Référés Cabinet 1, 28 octobre 2024 — 24/02535
Texte intégral
TRIBUNAL JUDICIAIRE DE MARSEILLE
ORDONNANCE DE REFERE N° 24/
Référés Cabinet 1
ORDONNANCE DU : 28 Octobre 2024 Président : Monsieur TRUC, Juge Greffier : Madame LAFONT, Greffier Débats en audience publique le : 23 Septembre 2024
N° RG 24/02535 - N° Portalis DBW3-W-B7I-47TJ
PARTIES :
DEMANDEUR
Monsieur [B] [Y] né le [Date naissance 6] 1976, demeurant [Adresse 8]
représenté par Me Hervé DUPONT, avocat au barreau de MARSEILLE
DEFENDEURS
CPAM DES BOUCHES DU RHONE, dont le siège social est sis [Adresse 7] prise en la personne de son représentant légal
non comparante
Monsieur le Docteur [N] [X], domicilié à l’Hôpital [13] service Cardiologie, [Adresse 5]
représenté par Maître Diane DELCOURT de la SCP CABINET ROSENFELD & ASSOCIES, avocats au barreau de MARSEILLE
Association HOPITAL [13], dont le siège social est sis [Adresse 4], prise en la personne de son représentant légal
représenté par Maître Bruno ZANDOTTI de la SELARL ABEILLE & ASSOCIES, avocats au barreau de MARSEILLE
Faits procédure et prétentions des parties
M. [B] [Y] souffrant d’une pathologie cardio-vasculaire ayant donné lieu à des soins prodigués en 2020 par le Dr [N] [X] au sein de l’hôpital [14] à [Localité 11], a constaté le 12 septembre 2023, la présence dans son bras et génératrice de douleurs, de matériel médical (fil métallique sortant par un doigt) provenant d’une intervention chirurgicale cardio-vasculaire antérieure.
Par actes des 10 et 11 juin 2024, M. [B] [Y] a fait assigner le Dr [N] [X], l’association hôpital [14] et la caisse primaire d’assurance maladie des Bouches-du-Rhône (CPAM) devant le juge des référés de ce tribunal pour obtenir une expertise judiciaire au visa de l’article 145 du code de procédure civile et l’allocation d’une provision de 3 000 € à valoir sur la réparation de son préjudice ainsi que de 3 000 € en application de l’article 700 du code de procédure civile.
A l’audience du 23 septembre 2024, M. [B] [Y] a réitéré ses demandes.
Le Dr [N] [X] et l’association hôpital [14], ont, par leurs conseils, formulé protestations et réserves quant à la demande d’expertise et sollicité le rejet des demandes de provision et d’indemnité en application de l’article 700 du code de procédure civile.
Il est renvoyé pour plus ample exposé aux conclusions des parties soutenues à l’audience.

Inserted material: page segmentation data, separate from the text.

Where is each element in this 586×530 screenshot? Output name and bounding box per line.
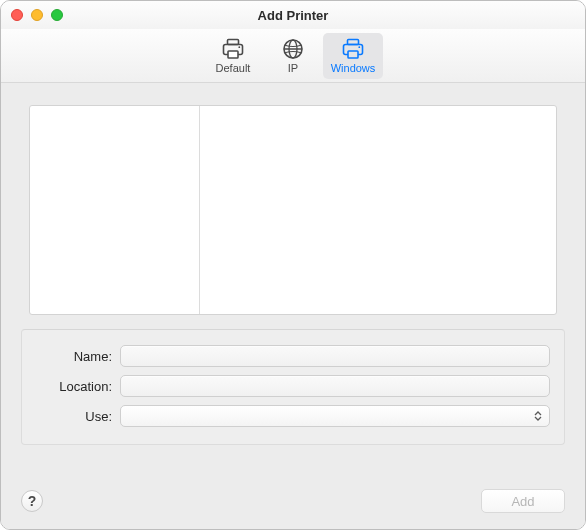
- tab-windows[interactable]: Windows: [323, 33, 383, 79]
- titlebar: Add Printer: [1, 1, 585, 29]
- row-use: Use:: [34, 402, 550, 430]
- add-button-label: Add: [511, 494, 534, 509]
- globe-icon: [282, 37, 304, 61]
- content-area: Name: Location: Use: ?: [1, 83, 585, 529]
- row-name: Name:: [34, 342, 550, 370]
- footer: ? Add: [1, 475, 585, 529]
- use-popup[interactable]: [120, 405, 550, 427]
- tab-windows-label: Windows: [331, 62, 376, 74]
- location-label: Location:: [34, 379, 120, 394]
- printer-windows-icon: [341, 37, 365, 61]
- help-icon: ?: [28, 493, 37, 509]
- add-printer-window: Add Printer Default: [0, 0, 586, 530]
- tab-ip-label: IP: [288, 62, 298, 74]
- name-field[interactable]: [120, 345, 550, 367]
- tab-ip[interactable]: IP: [263, 33, 323, 79]
- browse-pane: [29, 105, 557, 315]
- name-label: Name:: [34, 349, 120, 364]
- add-button[interactable]: Add: [481, 489, 565, 513]
- location-field[interactable]: [120, 375, 550, 397]
- window-title: Add Printer: [1, 8, 585, 23]
- svg-point-10: [358, 46, 360, 48]
- tab-default-label: Default: [216, 62, 251, 74]
- printer-form: Name: Location: Use:: [21, 329, 565, 445]
- minimize-icon[interactable]: [31, 9, 43, 21]
- use-label: Use:: [34, 409, 120, 424]
- zoom-icon[interactable]: [51, 9, 63, 21]
- toolbar: Default IP: [1, 29, 585, 83]
- tab-default[interactable]: Default: [203, 33, 263, 79]
- printer-list[interactable]: [200, 106, 556, 314]
- svg-rect-9: [348, 51, 358, 58]
- help-button[interactable]: ?: [21, 490, 43, 512]
- window-controls: [11, 9, 63, 21]
- svg-rect-2: [228, 51, 238, 58]
- svg-point-3: [238, 46, 240, 48]
- tab-group: Default IP: [203, 33, 383, 79]
- printer-icon: [221, 37, 245, 61]
- close-icon[interactable]: [11, 9, 23, 21]
- workgroup-list[interactable]: [30, 106, 200, 314]
- chevron-up-down-icon: [533, 411, 543, 421]
- row-location: Location:: [34, 372, 550, 400]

La CPAM, régulièrement citée, n’a pas comparu et n’était pas représentée.
Motifs
En application de l'article 145 du code de procédure civile, s'il existe un motif légitime de conserver ou d'établir avant tout procès la preuve de faits dont pourrait dépendre la solution d'un litige, les mesures d'instruction légalement admissibles peuvent être ordonnées à la demande de tout intéressé, sur requête ou en référé.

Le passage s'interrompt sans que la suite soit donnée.